第28話 ちらりと見える……
地上に出てもなお、日はまだ高いままだった。とっくの昔に南中は終えてるので、後は沈むだけというのに。
燦然と輝くあの天球が、とても鬱陶しい。おまけに、放出される熱は強いし。
「いやぁ、天気ですなぁ」
のうてんきな女がのんきなことを言っている。
何も返さず、俺はゆっくりと視線を正面へと戻した。歩行者信号は赤のまま。
早く変わって欲しい。この待ち時間、心の底から息苦しい。
「ちょっと無視しないでってば!」
「何か言ったのか? 聞こえなかった」
「嘘だよ、ぜったい!」
「そんなに大事なことだったら、もう一回言ってくれよ」
「……むぅ! 今日はいい天気ですね!」
「そうだな」
まさか本当に繰り返すとは思っていなかった。相槌がついぎこちなくなってしまう。
会話が途切れたところで、タイミングよく信号がその色を変えた。
一斉に動き出した周りに合わせて、俺たちも横断歩道を渡っていく。
目的地は、東西に広がる巨大な公園。一番東側には、古びた電波塔もある。それぞれ、この街の数少ない観光名所の一つだ。

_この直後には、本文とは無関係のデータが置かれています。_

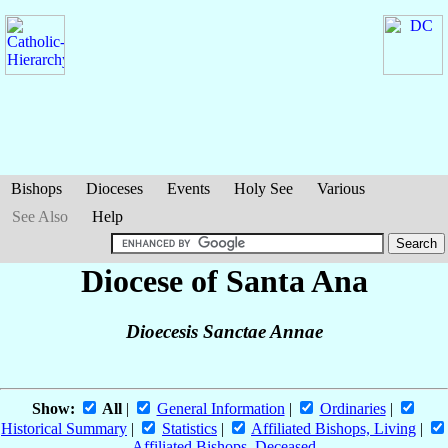
Bishops
Dioceses
Events
Holy See
Various
See Also
Help
Diocese of Santa Ana
Dioecesis Sanctae Annae
Show:
All
|
General Information
|
Ordinaries
|
Historical Summary
|
Statistics
|
Affiliated Bishops, Living
|
Affiliated Bishops, Deceased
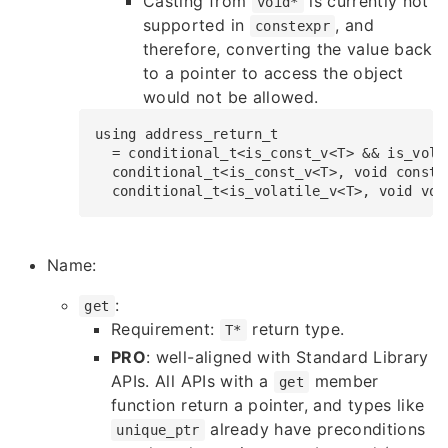
Casting from
is currently not
void*
supported in
, and
constexpr
therefore, converting the value back
to a pointer to access the object
would not be allowed.
using
address_return_t
​​​​​​​​  = 
conditional_t
<is_const_v<T> && is_vola
​​​​​​​​  
conditional_t
<is_const_v<T>, 
void
const
*
​​​​​​​​  
conditional_t
<is_volatile_v<T>, 
void
vol
Name:
:
get
Requirement:
return type.
T*
PRO
: well-aligned with Standard Library
APIs. All APIs with a
member
get
function return a pointer, and types like
already have preconditions
unique_ptr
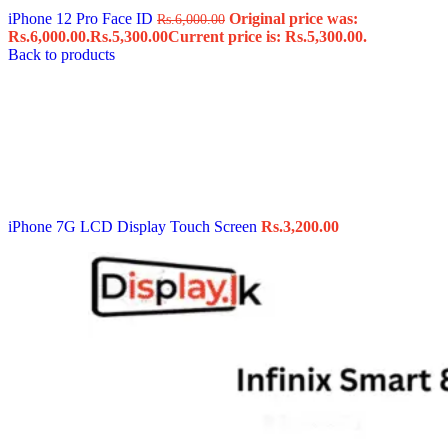
iPhone 12 Pro Face ID
Original price was:
Rs.
6,000.00
Rs.6,000.00.
Rs.
5,300.00
Current price is: Rs.5,300.00.
Back to products
iPhone 7G LCD Display Touch Screen
Rs.
3,200.00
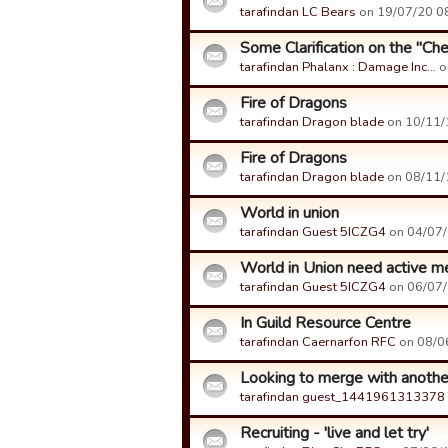
tarafindan LC Bears
on 19/07/20 08
Some Clarification on the "Ch
tarafindan Phalanx : Damage Inc…
o
Fire of Dragons
tarafindan Dragon blade
on 10/11/1
Fire of Dragons
tarafindan Dragon blade
on 08/11/1
World in union
tarafindan Guest 5ICZG4
on 04/07/1
World in Union need active 
tarafindan Guest 5ICZG4
on 06/07/1
In Guild Resource Centre
tarafindan Caernarfon RFC
on 08/06
Looking to merge with another
tarafindan guest_1441961313378
Recruiting - 'live and let try'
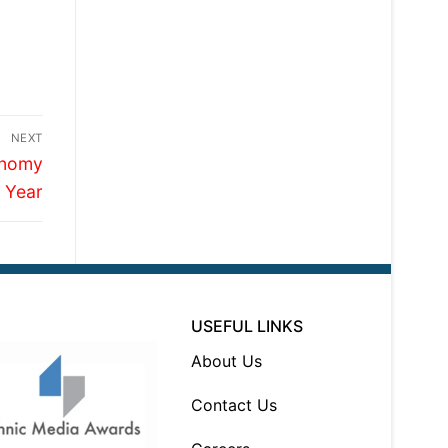
NEXT
onomy
 Year
USEFUL LINKS
About Us
Contact Us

『いつまでも地下に籠ってるのって、モグラみたいだよね!』
という、天然女の妄言で外を歩くことになった。もし、これが土竜なら、日差しを浴びた瞬間に息絶えていることだろう。
まあ、陽の光を迂遠に感じている今、俺も連中と大差ないわけだが。あるいは、
「あのぉ、すみません。ちょっと道を訊きたいんだがねぇ」
次の信号に引っかかった時、わきから声を掛けられた。
見ると、そこにはやや小柄なばあさんが立っていた。くるくるとした白髪が、そよ風に靡いている。
「ええ、構いません。どこへ行きたいんですか?」
「植物園なんだけどね」
「ちょっといいですか?」
彼女の持っていた冊子を受け取った。植物園のパンフレット。中身の地図には目もくれず、住所を真っ先に確認する。
碁盤の目になっているから、それさえわかればおおよそ目的地には辿り着く。くわえて、植物園ともなればきっと外観もわかりやすいだろう。
……辺りにそんなものが存在することを、たった今知ったのだが。
「どうだい、わかるかい?」
「はい。――よかったら、案内しましょうか」
「いやでもねぇ……いいのかい?」
つい、普段の要領でそんな言葉が口をついていた。
ばあさんが俺の背後に目を向けるまで、華宮が一緒のことなど完全に忘れて。
ゆっくりと、顔だけ奴の方に向ける。なんだか、少しだけ呆けた顔をしていた。
「アンタも、別に問題ないよな」
「……う、うん。あたしも、放っておけないし」
「そうかい、わるいねぇ」
同行者の許可も得られたため、進路を植物園へと向ける。ここから南と西に、いくつかブロックを移動する必要がある。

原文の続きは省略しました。